Middle East

Iraq

Sharp Increase in Rents Hurting Displaced Families

A Kurdish man walks in an area of ruined houses in Dahuk, Iraq. (Photo: Gerard Fouet / AFP-Getty Images)

A sharp increase in house rental costs is hurting people in the northern Dahuk governorate in Iraq, local officials said. The governate is within the Kurdish Autonomous Region.

Following a large inflow of internally displaced people (IDPs) from other volatile regions of the country, there has been a shortage of housing. This has prompted landlords to cash in, leaving many with no choice but to stay in cramped and poor unhygienic conditions.

"One of the consequences of this large number of IDPs to Dahuk, within a short period of time, has been the dramatic increase in rent and house prices," Gorgees Shlemon, the acting Governor of Dahuk told IRIN.

"This has negatively affected people's economic conditions," he added.

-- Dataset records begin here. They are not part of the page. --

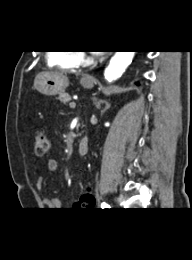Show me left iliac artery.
Listing matches in <instances>:
<instances>
[{
	"label": "left iliac artery",
	"mask_w": 192,
	"mask_h": 260,
	"mask_svg": "<svg viewBox=\"0 0 192 260\" xmlns=\"http://www.w3.org/2000/svg\"><path fill=\"white\" fill-rule=\"evenodd\" d=\"M101 208H103V209H108V208H110V206H109L107 203L103 202V203L101 204Z\"/></svg>",
	"instance_id": "1"
}]
</instances>
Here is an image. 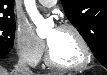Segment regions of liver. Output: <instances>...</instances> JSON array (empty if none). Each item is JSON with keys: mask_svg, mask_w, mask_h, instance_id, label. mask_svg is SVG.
Listing matches in <instances>:
<instances>
[{"mask_svg": "<svg viewBox=\"0 0 107 75\" xmlns=\"http://www.w3.org/2000/svg\"><path fill=\"white\" fill-rule=\"evenodd\" d=\"M0 75H9L7 70H5L3 67L0 68ZM14 75V74H11Z\"/></svg>", "mask_w": 107, "mask_h": 75, "instance_id": "1", "label": "liver"}]
</instances>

The regional Kurdish government has started to build 200 houses for some of the IDPs near the city of Zakho, located near the border with Turkey, but much more is needed.

Housing Resources Strained

Salar Khalil, an estate agent in the governorate confirmed that prices have tripled since 2004 when IDPs first started arriving, as a result of the conflict to oust Saddam Hussein in 2003.

The north was already home to more than half a million IDPs and the new influx is putting a huge strain on resources, according to local officials.

There are currently 3,020 IDP families in Dahuk, according to statistics compiled by the local branch of the Iraqi Red Crescent Society (IRCS).

Almost 80 percent of the displaced are Christians who fled the cities of Mosul and Baghdad due to the lack of security.

Some 63 families are currently living in tents in the Zakho and Shiladze camps, north of Dahuk. They are in poor conditions, without electricity and clean drinking water because they can't afford to pay rents, said Sardar Tamar, a senior official of the IRCS in Dahuk. The rest of the displaced are either renting or staying with relatives in the governorate.

Threats Issued

Julita Nissan Maku, 46, a Christian, fled Mosul with her family of four, after her 23 year-old son, Morin, was beheaded by armed men. Morin was employed by a Turkish company working with the U.S. military in the city.

"After the death of my son, terrorists sent us a threatening letter saying that if we don't pay 30,000,000 Iraqi Dinars (US $200,000) we would be killed. So we had no other option but to run away," she said.

She together with another family have rented a house with two rooms in a Dahuk suburb for $200 per month. In late 2004 a similar house could have been rented for $70, according to local estate agents. Maku said her husband was ill and could not work, forcing them to live on a meager monthly income of $100.

Many of the fleeing families are unable to find work and cannot afford to pay the rent alone.

[This article does not necessarily reflect the views of the United Nations or its agencies.]